What Kind of Short Term Rental Investment Should You Buy? 10 Questions to Consider
Short term rentals is a generic term that applies to renting to a tenant for a period that is less than a standard residential lease. From that definition, you can see the short term rentals could apply to a diverse set of assets or markets. I thought it would be useful to list a some of the decision points you need to make when choosing what kind of investment you’re making in practice:
Are you investing in urban markets or vacation markets? Urban markets target people who are visiting cities who would be there for work or pleasure. Vacation markets target people who are typically just there for vacation. Both markets carry regulatory risk, but urban markets probably much more so.
Are you investing in a small versus large property. Smaller properties tend to have a higher utilization rate, but at a lower nightly price. You can charge more for larger homes, but they might book less often. Larger homes can be more lucrative, but they carry more headaches and risks of attracting partiers who will disturb your neighbors and trash your place.
Are you going to manage the property yourself or outsource it to a property manager? Self management is more work and more lucrative. It’s also likely you’ll deliver a better experience to your guests because you are really committed to the success of this home. On the other hand, if you use a manager you don’t have to do much work and some of your bills might get covered.
Are you buying this home as a second home that occasionally you rent out, or an investment that occasionally you get to use (if ever)? If you are considering the home to be an investment, you can’t really use the home during prime season and holidays.
Is the home a “fly-to” destination or a “drive-to” one. Some of the most exotic locations in the world require getting on a plane for your customer. Some of the most popular vacation areas are also drives from large markets. Fly-to destinations may be more difficult and expensive to manage remotely, but they might be busy year round. Or, there could be a global pandemic and no one is flying!
Who is your target customer? Is it couples? A family? Multiple families traveling together? Large groups? Batchelor and Bachelorette parties? Family reunions?
What’s the ideal duration of your guests stay? Is it a few nights, a week, a month, longer?
Are you targeting corporate and business travelers or vacationers?
Is this your primary residence where you’re renting a portion of the property to travelers or a secondary/investment property that’s dedicated to short term renters?
Are you buying the home predominately to generate strong cashflow or because you think it’s equity will appreciate over time. If it’s predominately for equity appreciation, does the quality of its property management even matter?
Will all your purchases be in the same location, or will you purchase homes in multiple locations? It’s much easier to scale up if you focus on one market because you know the area well and you already have your “crew” in place.
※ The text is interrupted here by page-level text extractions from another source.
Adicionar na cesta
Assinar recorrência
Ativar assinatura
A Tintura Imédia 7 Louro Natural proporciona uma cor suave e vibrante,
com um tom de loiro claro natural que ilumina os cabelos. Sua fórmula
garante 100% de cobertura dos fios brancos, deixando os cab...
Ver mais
On the other hand, it’s not that much more work to spin up a new property at a completely new location. By investing in multiple locations, you also get some level of diversification to protect against regulations changing or a natural disaster.
Taken together, these questions could be helpful in refining what kind of investments you want to make. Or if you’re trying to a create portfolio of properties, you could balance it across various asset types. For example, you might want 75% small properties versus 25% large ones. Or 10% fly-to properties and 90% drive to ones. Or 60% business traveler properties and 40% vacation traveler properties. Or 67% cashflow-focused properties and 33% appreciation-focused ones. With the pandemic, it becomes very clear how having a diversified portfolio can help you weather unpredictable events.